Deal comes one week after Mills disclosed a restatement; impact on shareholders' equity could be as much as $352 million.
Stephen TaubJanuary 17, 2007

The Mills Corp., currently embroiled in an accounting scandal, announced that it will be acquired by Brookfield Asset Management for $1.35 billion in cash. Including preferred stock and the assumption of debt, the deal is worth $7.5 billion.

Under the terms of the agreement, Mills will merge into a newly formed subsidiary of Brookfield, a Canadian-based property manager with more than $50 billion of assets under management.

The deal comes one week after Mills, a mall and entertainment center developer, disclosed that it will restate its financials for 2001 through 2004 and the first three quarters of 2005 to correct certain accounting errors. It added that the impact on shareholders’ equity could be as much as $352 million.

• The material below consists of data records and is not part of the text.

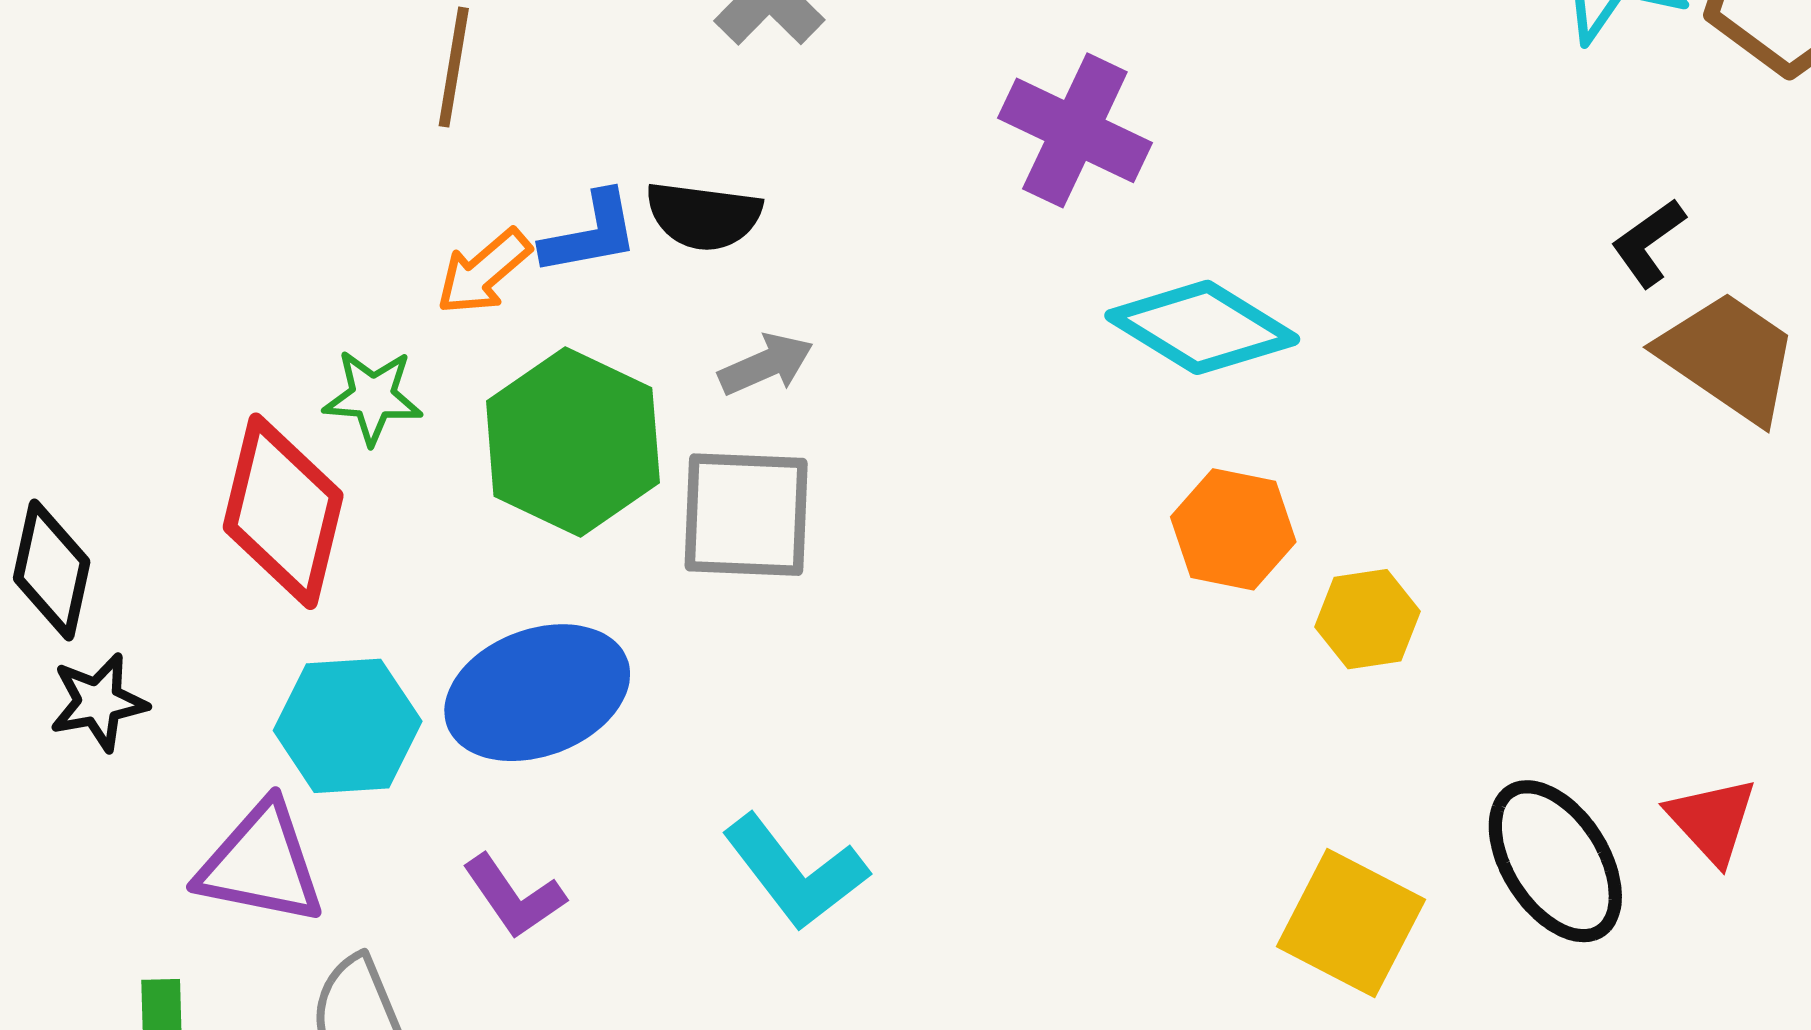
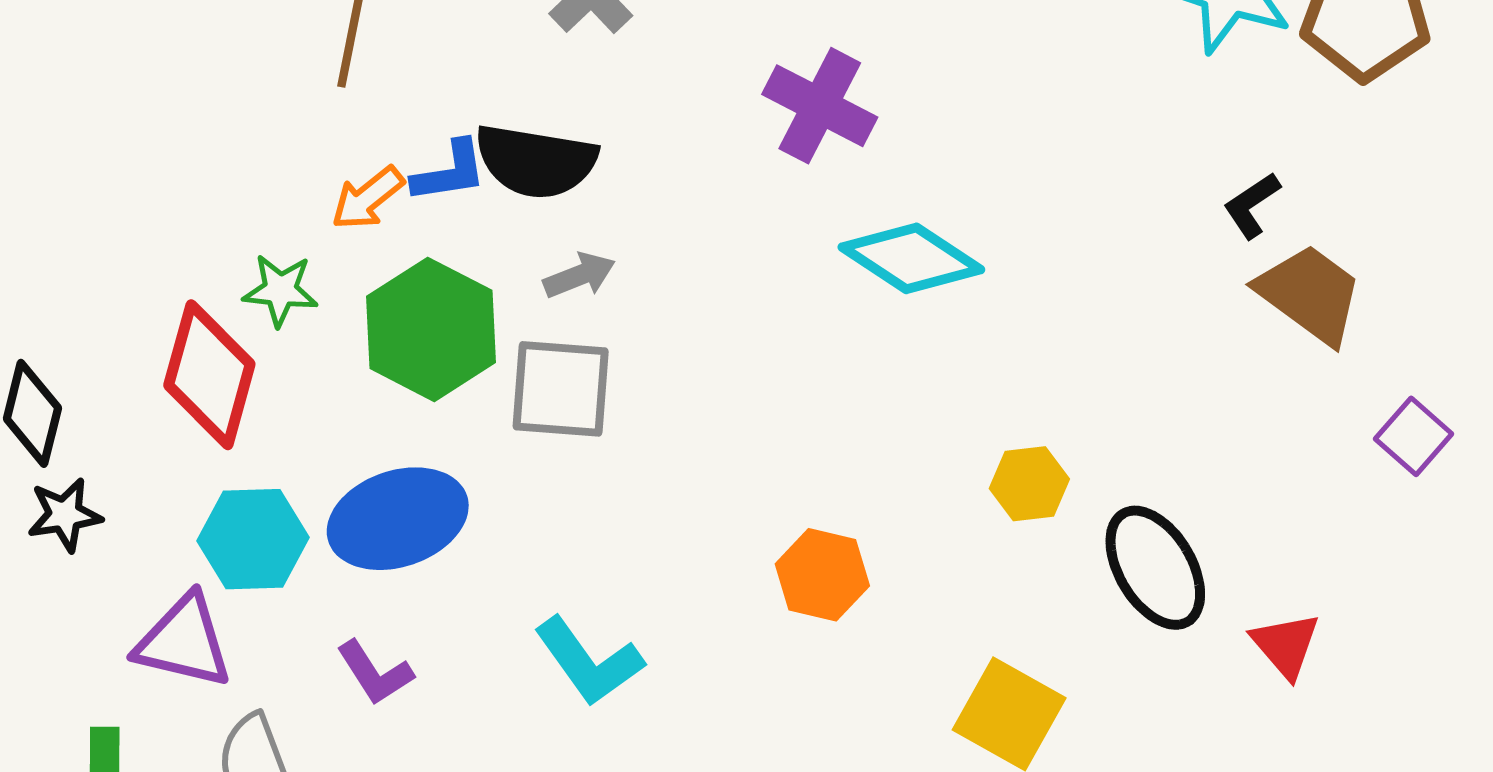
black semicircle: (704, 216) -> (536, 161), size x1.4
orange hexagon: (1233, 529) -> (822, 575), moved
black ellipse: (1555, 861) -> (1155, 568), moved

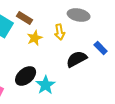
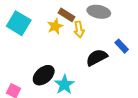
brown rectangle: (25, 18) -> (67, 15), moved
yellow star: (35, 38) -> (55, 26), moved

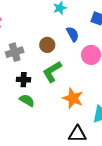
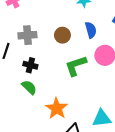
green L-shape: (52, 72) -> (76, 66), moved
orange star: (73, 98) -> (57, 108), moved

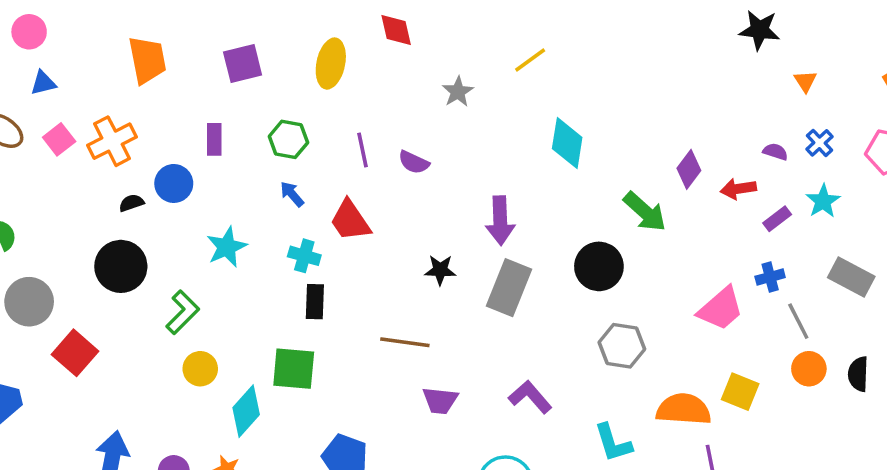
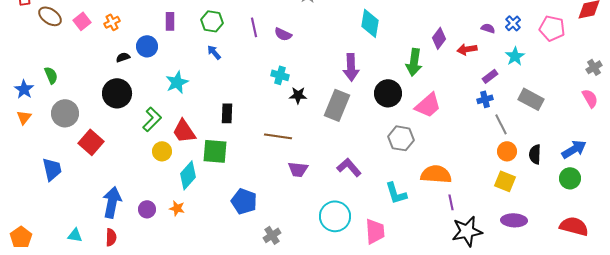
orange cross: (112, 141) -> (112, 22), size x0.6
green arrow: (645, 212) -> (414, 62), turned 56
purple rectangle: (777, 219) -> (490, 76), moved
red trapezoid: (350, 221) -> (184, 131), moved
purple arrow: (500, 221) -> (351, 67), moved
cyan cross: (304, 256) -> (280, 75), moved
pink trapezoid: (721, 309) -> (428, 105), moved
yellow square: (740, 392) -> (505, 181), moved

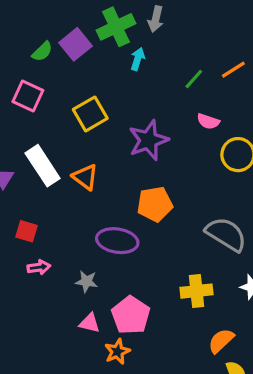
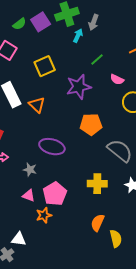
gray arrow: (156, 19) -> (94, 22), moved
green line: (194, 79) -> (97, 59), moved
orange pentagon: (155, 204) -> (91, 124), moved
orange semicircle: (221, 341) -> (98, 223), moved, turned -30

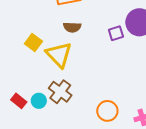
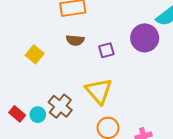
purple square: (116, 33) -> (106, 50), moved
yellow triangle: (59, 55) -> (99, 91), moved

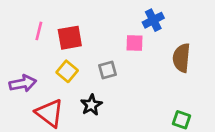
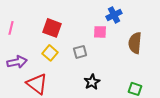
pink line: (39, 31) -> (11, 28), moved
red square: (70, 38) -> (52, 28), turned 30
black star: (91, 105) -> (92, 82), moved

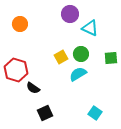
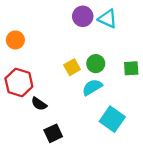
orange circle: (20, 24) -> (15, 40), moved
cyan triangle: (90, 28) -> (108, 19), moved
cyan square: (95, 113) -> (112, 119), moved, size x1.5

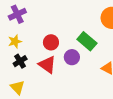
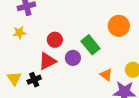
black cross: (20, 61) -> (34, 80), moved
red triangle: (47, 65) -> (47, 61), turned 48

Mills stated its audit committee, advised by independent counsel and a forensic accounting firm, had identified a number of instances in which company personnel “failed to recognize the implications under GAAP of particular transactions, events, or other facts.” The company’s rapid growth and complex financial structure exacerbated the number of errors, Mills added.

Mills conceded that in a number of instances, “the company’s overall culture and ‘tone at the top’ were heavily focused on meeting external and internal financial expectations.” The company also acknowledged that certain errors reflect “a lack of competence and in some instances a failure of communication and inadequate internal controls.”

The company also warned last week that if it does not come up with about $1.1 billion by March 31, it may be required to sell assets, to recapitalize, to sell the company, or to seek bankruptcy protection.

In a statement announcing the deal with Brookfield, Mark Ordan, chief executive officer and president of The Mills, said, “With this transaction, we have completed our strategic alternatives process by joining with a world class real estate owner and operator. After a very competitive process, in which our board considered numerous alternatives for the company, we believe we have achieved an outcome that is the best possible result for all involved.”